Le deuxième objectif serait d' "en finir avec la stigmatisation de la maladie mentale". J'ai déjà rappelé à plusieurs reprises sur ce site que prétendre qu'une maladie serait stigmatisée n'est qu'une absurdité. On ne stigmatise pas une maladie, on ne stigmatise pas des événements indépendants de la volonté humaine, on ne stigmatise pas la nature. Certains peuvent dire qu'ils stigmatisent, par exemple la guerre, événement résultant de la stupidité de l'homme. Il serait cependant plus juste de dire qu'ils stigmatisent les fauteurs de guerre, les responsables. Nos donneurs de conseils, experts CDH en communication auraient eux-mêmes pu dire qu'il faudrait "en finir avec la discrimination des malades mentaux". Mais on s'aperçoit alors que ce "deuxième objectif" n'est que la répétition fidèle du premier, et que la "Charte" proposée se réduit en fait à deux objectifs (ce qui pourrait paraître un peu maigre à certains).

Le "troisième objectif", (en réalité le second et dernier), n'est que l'appel adressé aux médias, pour qu'ils fassent preuve de prudence quand ils relatent les cas de suicide et les tentatives de suicide, car les penseurs du CDH s'imaginent que le récit qu'on en ferait pourraît avoir un "effet incitatif" (sic). Même si cette supposition était vérifiée - ce qu'elle n'est pas! - nos donneurs de conseils du CDH se gardent bien de dire en quoi, concrètement, la "prudence" du discours des médias pourraît consister. Sans doute les médias devraient-ils, dans l'esprit des stratèges du CDH, transposer aux journalistes rapportant des suicides, le comportement des hérissons faisant l'amour... )


Mis en ligne le 5 avril 2004 sous l'intitulé
Psychiatrie ou liturgie catholique?
en réaction à l'article paru le 2 avril 2004
dans La Dernière Heure, intitulé
"Dépression souvent mal soignée" par J. M.

32. "dans sept cas sur dix, [...] la prise en charge n'aboutit pas à la rémission, c'est-à-dire la guérison complète."

C'est ce qu'on apprend à la lecture d'un articulet intitulé "Dépression souvent mal soignée".
Le journaliste n'aurait-il pas confondu prise en charge psychiatrique avec confession catholique et rémission de ses péchés, guérison complète avec absolution? Nous savons que les psys sont nos nouveaux prêtres, mais de là à supposer qu'ils distribuent des hosties en guise de neuroleptiques, ou que les prêtres fassent l'inverse...


Mis en ligne le 19 avril 2004
sous l'intitulé
Cause à ma tête,
(le bas de) mon dos est fatigué
en réaction aux articles parus
le 24 mars 2004
dans La Libre Belgique (Belga)
et le 7 avril 2004
dans Le Généraliste ( N° 685 , p.20)
"Entre les deux oreilles"
par Jan Vanderveene

33. "Le mal de dos a une origine psychologique dans 90 pc des cas".
"L'immense majorité des patients présentent des lombalgies aspécifiques sans aucune explication biomédicale. Il faut donc sans doute en chercher la cause plutôt entre les oreilles qu'entre les vertèbres..."

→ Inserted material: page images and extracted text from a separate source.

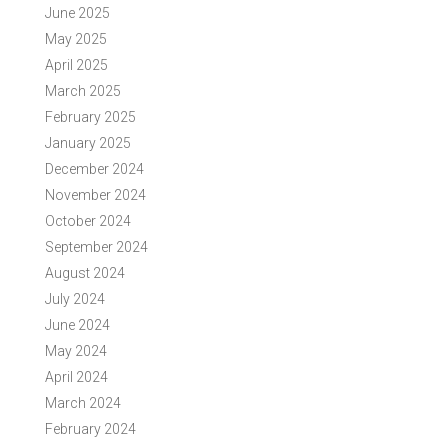
June 2025
May 2025
April 2025
March 2025
February 2025
January 2025
December 2024
November 2024
October 2024
September 2024
August 2024
July 2024
June 2024
May 2024
April 2024
March 2024
February 2024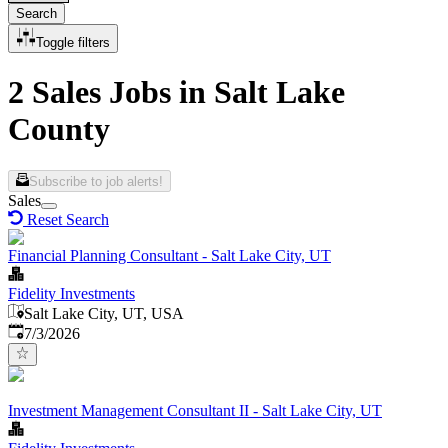
Search
Toggle filters
2 Sales Jobs in Salt Lake
County
Subscribe to job alerts!
Sales
Reset Search
Financial Planning Consultant - Salt Lake City, UT
Fidelity Investments
Salt Lake City, UT, USA
Published
:
7/3/2026
Investment Management Consultant II - Salt Lake City, UT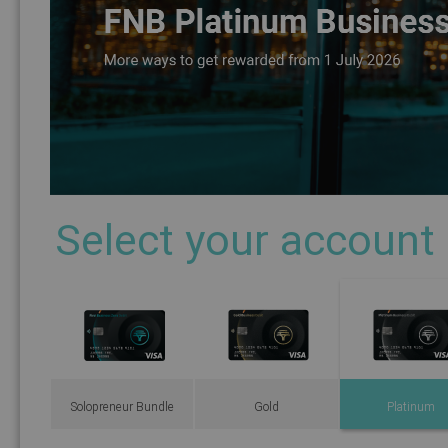
Select your account
Solopreneur Bundle
Gold
Platinum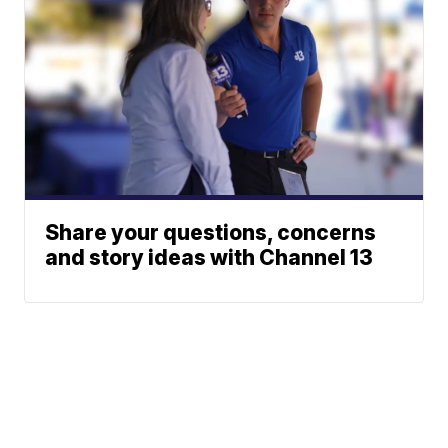
Share your questions, concerns
and story ideas with Channel 13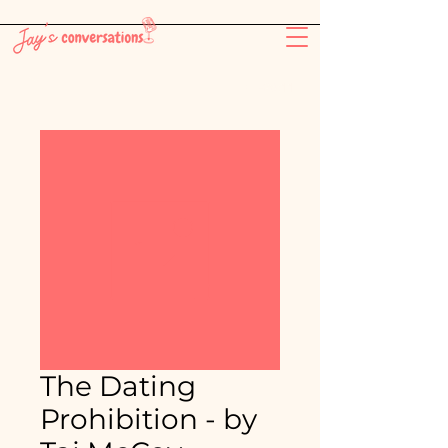
-26:11
The Dating
Prohibition - by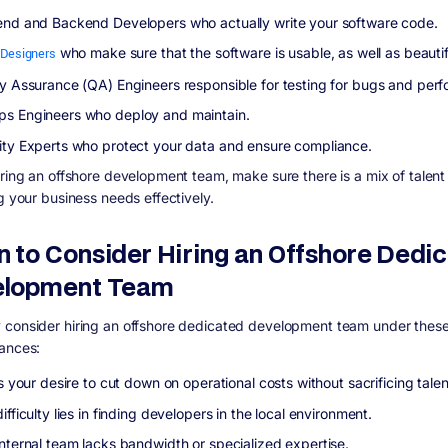
end and Backend Developers who actually write your software code.
Designers
who make sure that the software is usable, as well as beautif
ty Assurance (QA) Engineers responsible for testing for bugs and per
s Engineers who deploy and maintain.
ity Experts who protect your data and ensure compliance.
iring an offshore development team, make sure there is a mix of talen
g your business needs effectively.
 to Consider Hiring an Offshore Dedi
elopment Team
consider hiring an offshore dedicated development team under thes
ances:
ts your desire to cut down on operational costs without sacrificing talen
ifficulty lies in finding developers in the local environment.
internal team lacks bandwidth or specialized expertise.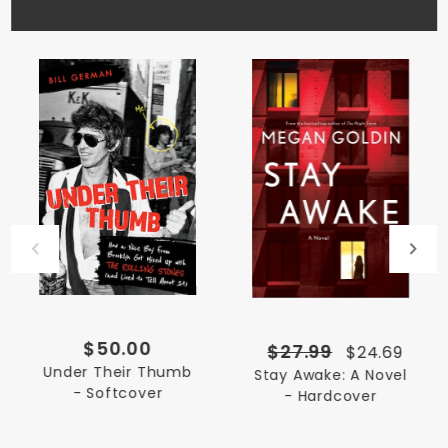
$50.00
$27.99
$24.69
Under Their Thumb
Stay Awake: A Novel
- Softcover
- Hardcover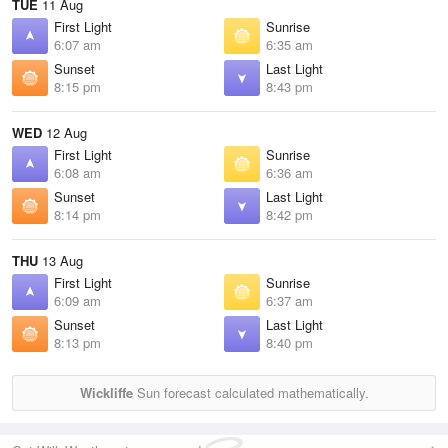
TUE
11 Aug
First Light
Sunrise
6:07 am
6:35 am
Sunset
Last Light
8:15 pm
8:43 pm
WED
12 Aug
First Light
Sunrise
6:08 am
6:36 am
Sunset
Last Light
8:14 pm
8:42 pm
THU
13 Aug
First Light
Sunrise
6:09 am
6:37 am
Sunset
Last Light
8:13 pm
8:40 pm
Wickliffe
Sun forecast calculated mathematically.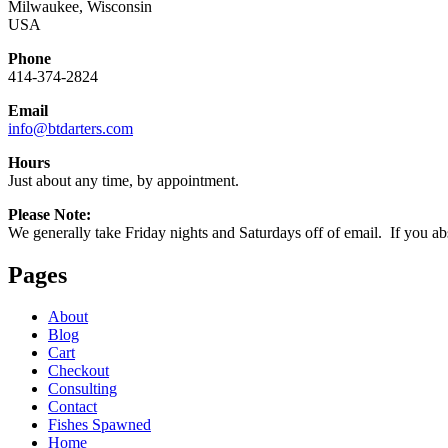
Milwaukee, Wisconsin
USA
Phone
414-374-2824
Email
info@btdarters.com
Hours
Just about any time, by appointment.
Please Note:
We generally take Friday nights and Saturdays off of email. If you abso
Pages
About
Blog
Cart
Checkout
Consulting
Contact
Fishes Spawned
Home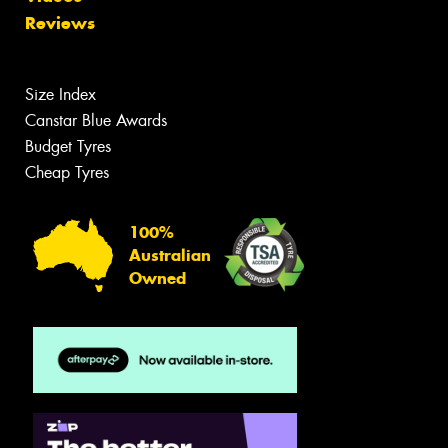
Reviews
Size Index
Canstar Blue Awards
Budget Tyres
Cheap Tyres
100%
Australian
Owned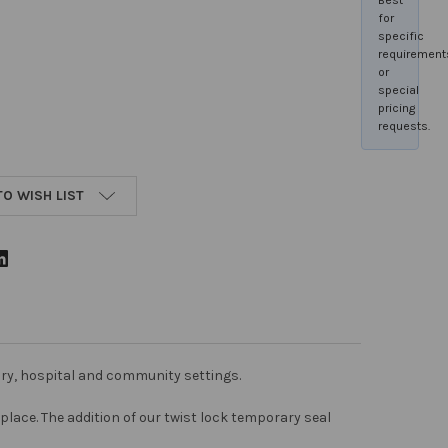
for
specific
requirement
or
special
pricing
requests.
TO WISH LIST
tory, hospital and community settings.
place. The addition of our twist lock temporary seal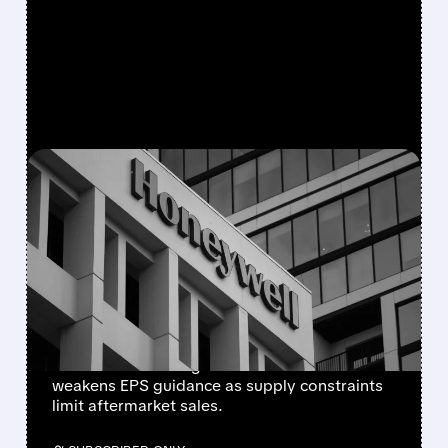
FEATURED/
08/05/2026 · 5:50 PM
HONEYWELL AEROSPACE
CUTS 2026 OUTLOOK AS
SUPPLY-CHAIN ISSUES
PERSIST AFTER SPIN-OFF
Newly independent Honeywell Aerospace
lowers 2026 sales growth to 4-5% and
weakens EPS guidance as supply constraints
limit aftermarket sales.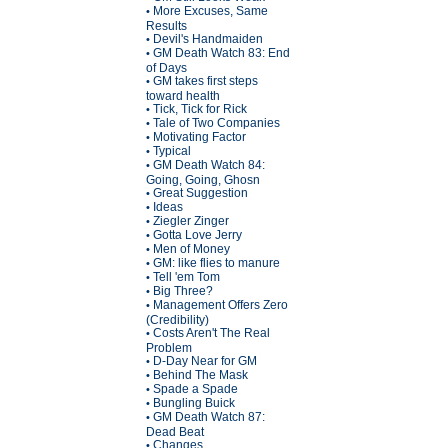
More Excuses, Same
•
Results
Devil's Handmaiden
•
GM Death Watch 83: End
•
of Days
GM takes first steps
•
toward health
Tick, Tick for Rick
•
Tale of Two Companies
•
Motivating Factor
•
Typical
•
GM Death Watch 84:
•
Going, Going, Ghosn
Great Suggestion
•
Ideas
•
Ziegler Zinger
•
Gotta Love Jerry
•
Men of Money
•
GM: like flies to manure
•
Tell 'em Tom
•
Big Three?
•
Management Offers Zero
•
(Credibility)
Costs Aren't The Real
•
Problem
D-Day Near for GM
•
Behind The Mask
•
Spade a Spade
•
Bungling Buick
•
GM Death Watch 87:
•
Dead Beat
Changes
•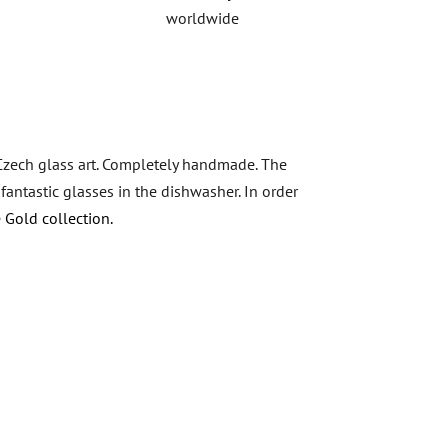
worldwide
 Czech glass art. Completely handmade. The
antastic glasses in the dishwasher. In order
 Gold collection.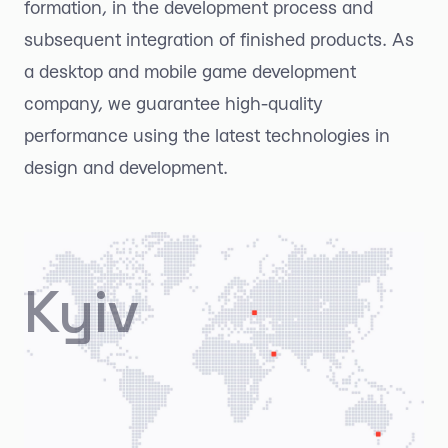
formation, in the development process and
subsequent integration of finished products. As
a desktop and mobile game development
company, we guarantee high-quality
performance using the latest technologies in
design and development.
Kyiv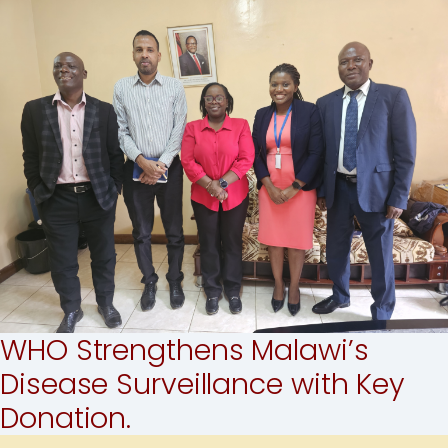
WHO Strengthens Malawi’s
Disease Surveillance with Key
Donation.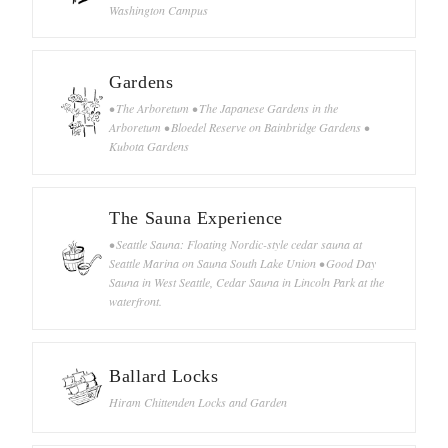
Washington Campus
Gardens
• The Arboretum • The Japanese Gardens in the
Arboretum • Bloedel Reserve on Bainbridge Gardens •
Kubota Gardens
The Sauna Experience
• Seattle Sauna: Floating Nordic-style cedar sauna at
Seattle Marina on Sauna South Lake Union • Good Day
Sauna in West Seattle, Cedar Sauna in Lincoln Park at the
waterfront.
Ballard Locks
Hiram Chittenden Locks and Garden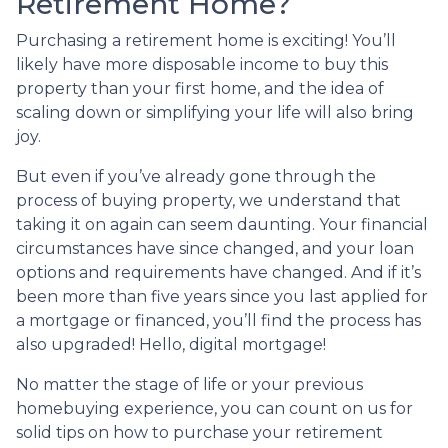
Retirement Home?
Purchasing a retirement home is exciting! You’ll
likely have more disposable income to buy this
property than your first home, and the idea of
scaling down or simplifying your life will also bring
joy.
But even if you’ve already gone through the
process of buying property, we understand that
taking it on again can seem daunting. Your financial
circumstances have since changed, and your loan
options and requirements have changed. And if it’s
been more than five years since you last applied for
a mortgage or financed, you’ll find the process has
also upgraded! Hello, digital mortgage!
No matter the stage of life or your previous
homebuying experience, you can count on us for
solid tips on how to purchase your retirement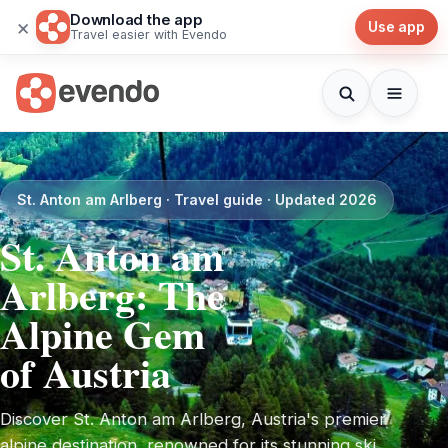
Download the app
×
Use app
Travel easier with Evendo
St. Anton am Arlberg · Travel guide · Updated 2026
St. Anton am
Arlberg: The
Alpine Gem
of Austria
Discover St. Anton am Arlberg, Austria's premier
alpine destination, renowned for its stunning ski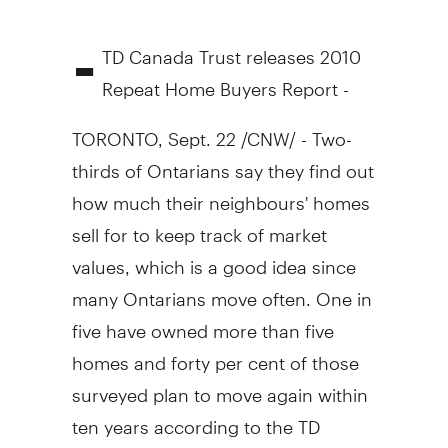
-
TD Canada Trust releases 2010
Repeat Home Buyers Report -
TORONTO, Sept. 22 /CNW/ - Two-
thirds of Ontarians say they find out
how much their neighbours' homes
sell for to keep track of market
values, which is a good idea since
many Ontarians move often. One in
five have owned more than five
homes and forty per cent of those
surveyed plan to move again within
ten years according to the TD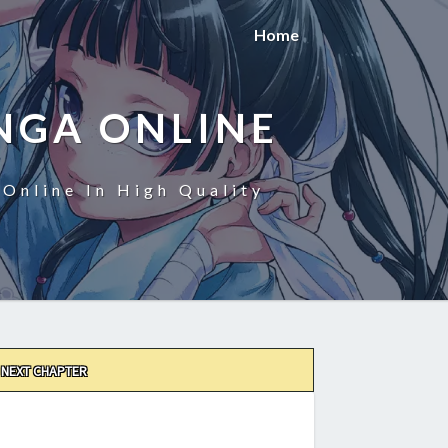
Home
NGA ONLINE
Online In High Quality
NEXT CHAPTER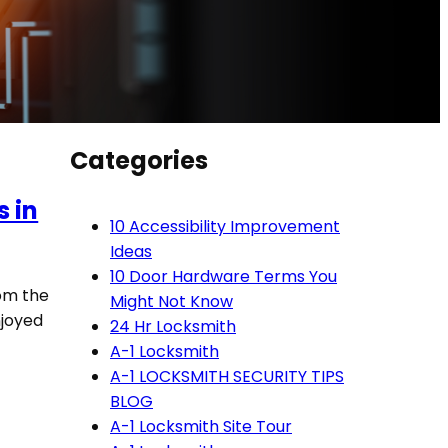
Categories
s in
10 Accessibility Improvement
Ideas
10 Door Hardware Terms You
rom the
Might Not Know
njoyed
24 Hr Locksmith
A-1 Locksmith
A-1 LOCKSMITH SECURITY TIPS
BLOG
A-1 Locksmith Site Tour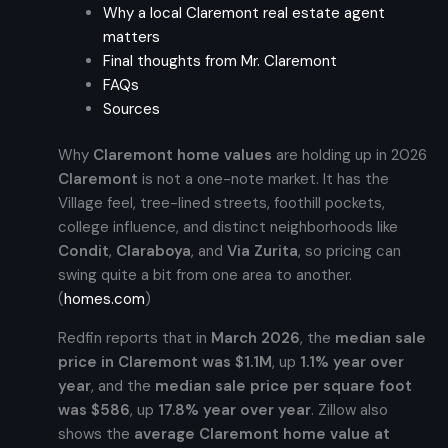
Why a local Claremont real estate agent
matters
Final thoughts from Mr. Claremont
FAQs
Sources
Why
Claremont home values
are holding up in 2026
Claremont
is not a one-note market. It has the
Village feel, tree-lined streets, foothill pockets,
college influence, and distinct neighborhoods like
Condit
,
Claraboya
, and
Via Zurita
, so pricing can
swing quite a bit from one area to another.
(
homes.com
)
Redfin reports that in
March 2026
, the
median sale
price in Claremont was $1.1M
, up
1.1% year over
year
, and the
median sale price per square foot
was $586
, up
17.8% year over year
. Zillow also
shows the
average Claremont home value at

C'est ce que concluent - avec beaucoup d'assurance - les journalistes ayant été informés du contenu de la "thèse de doctorat" d'une psychologue de l'université de Gand. Celle-ci affirme pourtant que "Le médecin doit assurer à ses patients qu'aucun signe de maladie sérieuse n'a été trouvé, que la lombalgie n'est pas un symptôme de maladie grave mais bien un signe d'un manque de condition du dos." (nous soulignons).
S'agirait-il donc d'un nouveau syndrome psychosomatique, la "psycholombagie inconditionnelle"? Cette affection serait-elle de la compétence d'une nouvelle spécialité qu'on devrait appeler la psych(o-o)to-méso-thérapie rachidienne?
En réalité, où est l'erreur? L'erreur est de croire que, parce qu'on n'est actuellement pas encore capable de trouver "l'explication biomédicale" à un symptôme, il faille nécessairement lui inventer une "explication psychologique" arbitraire. Ce besoin d'explication, malgré l'ignorance légitime qu'on se refuse à avouer, c'est lui qui est à l'origine, par exemple de la psychanalyse et de la médecine psychosomatique: quand le médecin ne sait pas ce que vous avez, "c'est sûrement psy".